You will love these recipes because they are really yummy, and I promise they take 10 minutes (tops!) from start to finish. They are perfect for a quick bite in between zoom meetings or for a speedy refuel ready for another afternoon of home schooling.
Give them a go, and remember to tag @thenourishmentacademy when you take a snap of your delicious 10 minute creations!
All Season Pea & Leek Soup
1.5 Packs of Frozen Peas
2.5 Vegetable stock cubes
A Sprinkle of watercress
Add peas to a saucepan with 2 cups boiling water and 2 stock cubes. Simmer until soft.
Meanwhile, braise leeks in a non-stick frying pan with remaining ½ stock cube until soft.
Add to peas and simmer for 5 minutes.
Blend with either a hand blender or bullet.
Season to taste and top with watercress.
Smoky Chorizo Salmon
150g Salmon Fillet
150g Cherry Tomatoes
8 Black olives
1 tbsp Red wine vinegar
Place the salmon flesh side down in a non-stick frying pan on a medium-high heat - after about 3 minutes, flip over and cook on skin side for 5 minutes or until crisp.

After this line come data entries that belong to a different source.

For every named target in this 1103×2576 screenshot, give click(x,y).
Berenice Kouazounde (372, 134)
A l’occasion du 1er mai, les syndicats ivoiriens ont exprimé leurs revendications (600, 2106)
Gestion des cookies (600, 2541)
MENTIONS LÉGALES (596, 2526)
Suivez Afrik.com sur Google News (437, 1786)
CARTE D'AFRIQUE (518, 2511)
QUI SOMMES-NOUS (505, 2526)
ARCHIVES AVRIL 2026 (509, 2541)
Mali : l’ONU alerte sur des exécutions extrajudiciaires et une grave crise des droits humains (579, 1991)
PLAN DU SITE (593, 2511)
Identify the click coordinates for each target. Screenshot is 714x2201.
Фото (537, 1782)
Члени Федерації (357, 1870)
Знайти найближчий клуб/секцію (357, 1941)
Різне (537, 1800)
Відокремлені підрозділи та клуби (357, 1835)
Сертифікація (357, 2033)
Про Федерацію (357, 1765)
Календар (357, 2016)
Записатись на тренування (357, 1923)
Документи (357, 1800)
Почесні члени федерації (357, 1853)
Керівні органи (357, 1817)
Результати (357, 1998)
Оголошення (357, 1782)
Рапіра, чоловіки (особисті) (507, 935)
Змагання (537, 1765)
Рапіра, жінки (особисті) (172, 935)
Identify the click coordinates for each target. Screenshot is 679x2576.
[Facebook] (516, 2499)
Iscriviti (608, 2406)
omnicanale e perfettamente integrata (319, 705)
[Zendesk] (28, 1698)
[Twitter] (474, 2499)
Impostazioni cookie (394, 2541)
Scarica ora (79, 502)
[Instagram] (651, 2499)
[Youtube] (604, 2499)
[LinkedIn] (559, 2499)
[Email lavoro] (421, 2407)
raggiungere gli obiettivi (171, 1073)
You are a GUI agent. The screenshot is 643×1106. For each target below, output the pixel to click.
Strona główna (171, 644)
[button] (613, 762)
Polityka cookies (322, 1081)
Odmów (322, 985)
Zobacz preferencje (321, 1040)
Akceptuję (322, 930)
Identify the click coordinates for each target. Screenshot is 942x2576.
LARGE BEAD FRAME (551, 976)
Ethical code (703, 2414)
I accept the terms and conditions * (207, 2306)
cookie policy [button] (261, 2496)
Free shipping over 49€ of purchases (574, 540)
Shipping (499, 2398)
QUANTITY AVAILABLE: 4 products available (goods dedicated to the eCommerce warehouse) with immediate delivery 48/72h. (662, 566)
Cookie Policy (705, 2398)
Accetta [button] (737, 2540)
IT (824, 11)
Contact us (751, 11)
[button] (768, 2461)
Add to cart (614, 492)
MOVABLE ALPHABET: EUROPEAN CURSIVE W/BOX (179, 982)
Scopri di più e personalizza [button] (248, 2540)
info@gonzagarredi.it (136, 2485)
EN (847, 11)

Finely slice the chorizo and add to the pan and add to the pan for the last 2 minutes of cooking the salmon.
Meanwhile, halve the tomatoes and tear the basil before tossing together with a tbsp of red wine vinegar and a pinch of sea salt. Add to the pan for the last 30 seconds of
Chop the olives, mix with a tbsp of olive oil and a splash of water.
Veggie & Feta Omelette
½ red onion
½ red pepper
½ green pepper
15g feta cheese
Ground black pepper & salt
Heat the pan with a tsp of coconut oil while you’re chopping the vegetables
Once hot, add the peppers and onion.
Meanwhile, crack the eggs into a bowl and whisk.
Once the veg begins to cook through, add the eggs and ensure they are evening spread across the pan.
If you find the bottom is cooked quicker than the top, you can place under the grill for a few minutes.
Sprinkle with feta, plate up and enjoy!